◆ INSTRUCTIONS TO FOLLOW: Going down the listing below, print exactly each line from the one with "Image resolution: width=1342" up to and including the one with "The width and height of the screenshot is (375, 1896).", and skip the rest.

** RECORD SET follows **

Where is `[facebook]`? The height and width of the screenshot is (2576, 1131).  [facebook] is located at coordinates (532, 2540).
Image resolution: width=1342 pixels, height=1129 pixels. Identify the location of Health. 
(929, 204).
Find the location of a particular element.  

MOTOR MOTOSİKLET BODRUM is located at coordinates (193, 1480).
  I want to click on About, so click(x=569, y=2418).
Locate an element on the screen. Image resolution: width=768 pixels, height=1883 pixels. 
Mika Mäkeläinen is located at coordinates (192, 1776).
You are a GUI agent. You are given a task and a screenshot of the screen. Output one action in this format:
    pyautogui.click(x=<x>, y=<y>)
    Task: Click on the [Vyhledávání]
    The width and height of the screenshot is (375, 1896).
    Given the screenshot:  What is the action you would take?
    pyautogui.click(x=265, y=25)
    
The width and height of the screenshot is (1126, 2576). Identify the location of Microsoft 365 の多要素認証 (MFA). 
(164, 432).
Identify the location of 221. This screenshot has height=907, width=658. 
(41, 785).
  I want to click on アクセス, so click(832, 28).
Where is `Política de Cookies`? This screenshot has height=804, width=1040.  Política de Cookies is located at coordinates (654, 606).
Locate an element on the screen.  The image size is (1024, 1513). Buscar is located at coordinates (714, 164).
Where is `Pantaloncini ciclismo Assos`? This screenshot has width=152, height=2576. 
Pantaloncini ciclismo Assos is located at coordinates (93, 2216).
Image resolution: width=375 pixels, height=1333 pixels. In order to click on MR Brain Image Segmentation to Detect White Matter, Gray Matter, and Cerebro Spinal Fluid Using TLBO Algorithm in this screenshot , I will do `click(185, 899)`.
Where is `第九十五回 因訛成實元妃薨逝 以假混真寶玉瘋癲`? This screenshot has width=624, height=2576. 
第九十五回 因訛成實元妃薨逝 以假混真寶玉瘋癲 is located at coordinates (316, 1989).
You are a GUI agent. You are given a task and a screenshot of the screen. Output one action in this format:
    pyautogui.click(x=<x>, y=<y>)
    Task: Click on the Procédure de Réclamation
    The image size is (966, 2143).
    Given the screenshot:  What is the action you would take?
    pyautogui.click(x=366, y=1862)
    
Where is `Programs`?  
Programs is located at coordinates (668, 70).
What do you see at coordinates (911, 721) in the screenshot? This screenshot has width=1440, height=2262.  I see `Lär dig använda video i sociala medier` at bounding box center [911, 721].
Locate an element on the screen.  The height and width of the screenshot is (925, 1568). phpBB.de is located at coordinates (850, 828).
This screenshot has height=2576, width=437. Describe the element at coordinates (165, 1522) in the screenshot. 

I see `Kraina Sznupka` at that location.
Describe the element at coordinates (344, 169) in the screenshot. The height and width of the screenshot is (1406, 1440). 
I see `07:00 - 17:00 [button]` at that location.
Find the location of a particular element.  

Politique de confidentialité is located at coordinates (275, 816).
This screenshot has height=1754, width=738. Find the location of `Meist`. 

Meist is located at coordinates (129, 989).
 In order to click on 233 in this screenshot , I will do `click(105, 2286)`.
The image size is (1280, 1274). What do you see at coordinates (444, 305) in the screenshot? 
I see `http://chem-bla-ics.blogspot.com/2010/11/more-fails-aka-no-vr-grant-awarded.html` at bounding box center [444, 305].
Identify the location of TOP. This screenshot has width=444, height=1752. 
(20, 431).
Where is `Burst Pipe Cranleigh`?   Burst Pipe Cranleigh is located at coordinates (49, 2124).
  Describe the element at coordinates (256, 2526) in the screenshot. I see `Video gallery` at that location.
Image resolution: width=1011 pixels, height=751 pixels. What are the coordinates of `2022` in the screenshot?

** End of RECORD SET **

◆ RESPONSE BOX:
Image resolution: width=1342 pixels, height=1129 pixels. Identify the location of Health. 
(929, 204).
Find the location of a particular element.  

MOTOR MOTOSİKLET BODRUM is located at coordinates (193, 1480).
  I want to click on About, so click(x=569, y=2418).
Locate an element on the screen. Image resolution: width=768 pixels, height=1883 pixels. 
Mika Mäkeläinen is located at coordinates (192, 1776).
You are a GUI agent. You are given a task and a screenshot of the screen. Output one action in this format:
    pyautogui.click(x=<x>, y=<y>)
    Task: Click on the [Vyhledávání]
    The width and height of the screenshot is (375, 1896).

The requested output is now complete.